5. A key structure as claimed in claim 1, wherein said connecting part has an opposed part, and said base end of said key base body has an opposed part corresponding to said opposed part of said connecting part, said key base body, said upper plate body, and said connecting part being all formed of a synthetic resin, and wherein said wood part, said connecting part, said key base body, said upper plate body, and said connecting part are configured such that under a normal environment with normal temperature and normal humidity, when said connecting part is fixed to said wood part, and at a same time said connecting part and said base end of said key base body are not fixed to each other, a vertical clearance is formed between said opposed part of said connecting part and said opposed part of said base end, and when said opposed part of said connecting part and said opposed part of said base end are brought into a state fixed to each other, a tensile force that causes said opposed part of said connecting part to pull said opposed part of said base end is generated under the normal environment.

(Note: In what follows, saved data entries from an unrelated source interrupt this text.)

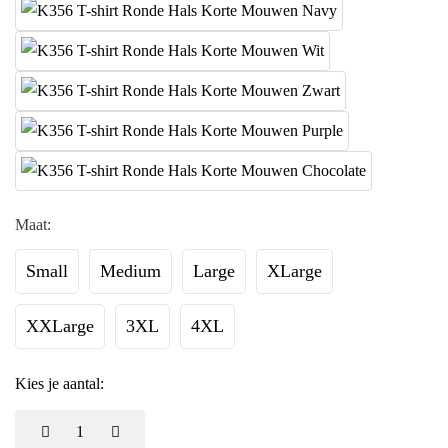
Maat:
Small
Medium
Large
XLarge
XXLarge
3XL
4XL
Kies je aantal:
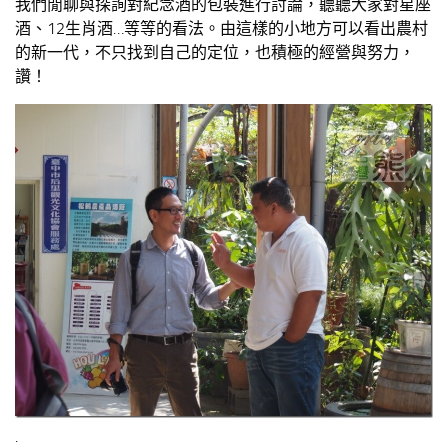
我們閒聊與探詢對紀念酒的包裝進行討論，聽聽大家對星座
酒、12生肖酒…等等的看法。由這樣的小地方可以看出農村
的新一代，不只找到自己的定位，也積極的經營與努力，
讚！
.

6. A key structure as claimed in claim 1, wherein said base end of said key base body and said connecting part are fixed to each other, said connecting part having formed therein through holes vertically extending through a portion of said connecting part fixed to said base end.

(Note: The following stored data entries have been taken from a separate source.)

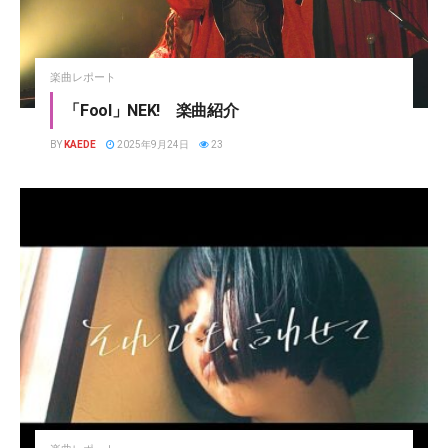
楽曲レポート
「Fool」NEK! 楽曲紹介
BY
KAEDE
2025年9月24日
23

7. A key structure as claimed in claim 1, wherein said connecting part is formed integrally with said upper plate body.

8. A key structure as claimed in claim 1, wherein said connecting part is formed separately from said upper plate body.

9. A key structure that functions as a key when mounted in a keyboard apparatus, comprising:

a player-side end that is pivotally moved by key depression;

a key base body that has an elongated shape, said key base body having a base end, and an extended part formed integrally with said base end and extended therefrom toward the player, said extended part having an upper part;

a wood part that is fixed to said upper part of said extended part of said key base body, in a manner such that a clearance is formed transversely of said key base body between said wood part and said base end of said key base body, said wood part having an upper part;

an upper plate body that is fixed to said upper part of said wood part, said upper plate body having a depressing surface; and

a connecting part that is located rearward of said upper plate body and above the clearance, said connecting part being formed separately from said upper plate body,

wherein said wood part and said base end of said key base body are fixedly connected to each other via said connecting part.